So, in a way, to me, the black album was a high point in Metallica's career and the beginning of the end. But, personally, I do quite like it.

Voncaster
06-08-2005, 09:08 AM
Neil I can't tell if you like ...And Justice For All, but its one of my favorite albums. I think Metallica said they couldn't play any louder or faster than Justice, and so its the pinnicle of their thrash metal days.

I respect the fact that Metallica said hey this is no longer us and changed up their style to reflect themselves with the Black Album and later releases, but its just doesn't hold up to me. I'll take pre-Bob Rock Metallica over Bob Rock Metallica any day of the week.

Hiromi
06-08-2005, 12:02 PM
The album's good, only has one or two weak tracks on it(God that Failed, Friend of Misery), and Struggle Within is just freaking awesome and one of the most underated and overlooked tracks in their career.

Core
06-08-2005, 12:49 PM
Eh. We often don't like to acknowledge, but ... And Justice For All, great as it was, was the actual beginning of the end. The was a spirit that Cliff brought to the group that wasn't there anymore and Justice is somewhat coasting on that spirit.


That pretty much sums up how I feel as well. I remember the press interview at which a teary-eyed Metallica announced that the new album, which at the time was Justice, would have songs on it that Cliff had helped compose. I picked up the album a few days after it was released and was floored by it--it was exactly what I had hoped a post-Cliff album would be, and the band didn't seem to have lost any of their original intensity.

Then MTV came into their lives. In another interview, Hetfield was adamant that they weren't going to become a commercial band who made videos for every song on an album, that they only wanted to make an artistic statement with one video about one song they felt particularly passionate about. And that video was great, just as good as the song that it was portraying. This was back in the days when MTV still played videos, so the video for "One" soon found itself on maximum rotation, while Metallica found themselves with a wide-and-expanding audience that they never had before.
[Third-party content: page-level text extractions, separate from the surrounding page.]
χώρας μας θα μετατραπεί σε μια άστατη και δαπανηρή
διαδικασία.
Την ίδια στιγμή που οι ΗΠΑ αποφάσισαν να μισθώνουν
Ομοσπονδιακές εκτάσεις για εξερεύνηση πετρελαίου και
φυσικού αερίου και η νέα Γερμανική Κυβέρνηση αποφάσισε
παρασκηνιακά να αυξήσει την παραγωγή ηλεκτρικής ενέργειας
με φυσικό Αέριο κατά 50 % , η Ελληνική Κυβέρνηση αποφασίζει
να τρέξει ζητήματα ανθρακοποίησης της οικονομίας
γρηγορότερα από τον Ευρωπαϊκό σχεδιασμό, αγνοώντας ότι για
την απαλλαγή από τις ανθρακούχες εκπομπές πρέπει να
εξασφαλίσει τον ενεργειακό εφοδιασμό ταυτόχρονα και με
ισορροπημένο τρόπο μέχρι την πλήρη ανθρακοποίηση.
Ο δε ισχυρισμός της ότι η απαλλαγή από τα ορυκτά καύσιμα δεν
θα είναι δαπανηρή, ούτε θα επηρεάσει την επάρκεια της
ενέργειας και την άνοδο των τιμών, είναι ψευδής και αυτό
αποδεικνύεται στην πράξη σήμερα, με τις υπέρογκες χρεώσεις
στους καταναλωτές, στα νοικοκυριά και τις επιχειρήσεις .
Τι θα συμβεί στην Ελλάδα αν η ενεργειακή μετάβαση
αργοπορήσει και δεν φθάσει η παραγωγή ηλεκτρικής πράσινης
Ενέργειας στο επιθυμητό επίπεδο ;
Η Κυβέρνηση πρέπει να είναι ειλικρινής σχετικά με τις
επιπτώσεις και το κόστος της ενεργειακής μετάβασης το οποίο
Then there was a 3 year dry spell. They returned in '91 (?) with the Black album. And on the first few spins, I really did enjoy it. But something was clearly changed, despite my inability to, at the time, pinpoint what it was. Hetfield had had that horrible accident with the pyrotechnics, literally melting the skin off his bones, on the last tour, so I thought that maybe his injury had altered the band's style. Regardless, it was clear that Cliff was no longer with us, nor was he with the band for that matter. And the videos promoting the new album, the videos Hetfield had sworn in an interview weren't even going to be made, seemed by-and-large devoid of the artistic composition of their first video. "Unforgiven" is a possible exception to that, but the video for "Nothing Else Matters" is nothing more than the band mugging for the camera, posing as the rock icons they despised just 3 years earlier.

There are a few good tracks on the Black album, ones that stand up to repeated listenings, but the power that fueled the first 5 LP's wasn't with them anymore. They stopped being a band that would drop my jaw with intricate riffs built around power chords that many folks thought Black Sabbath had used up and exhausted and instead became a run of the mill rock band cramming mediocre filler around 3 or 4 good tracks to pad out an album.

I had a smattering of hope left for Load, but what might have been a decent album from some other band, from Metallica wound up being a rusty fourteen-inch gutter spike knocked deeper into my temple with each track.

I don't think the black album is the bane of metal existence, but that is what I voted, since it is the only "nay" choice.

Neil
06-08-2005, 03:18 PM
Neil I can't tell if you like ...And Justice For All, but its one of my favorite albums. I think Metallica said they couldn't play any louder or faster than Justice, and so its the pinnicle of their thrash metal days.

I respect the fact that Metallica said hey this is no longer us and changed up their style to reflect themselves with the Black Album and later releases, but its just doesn't hold up to me. I'll take pre-Bob Rock Metallica over Bob Rock Metallica any day of the week.
I wasn't trying to be oblique. I said Justice is "great". It is. It's just also a tiny step down from their previous albums for me. There's just a kernel of something missing.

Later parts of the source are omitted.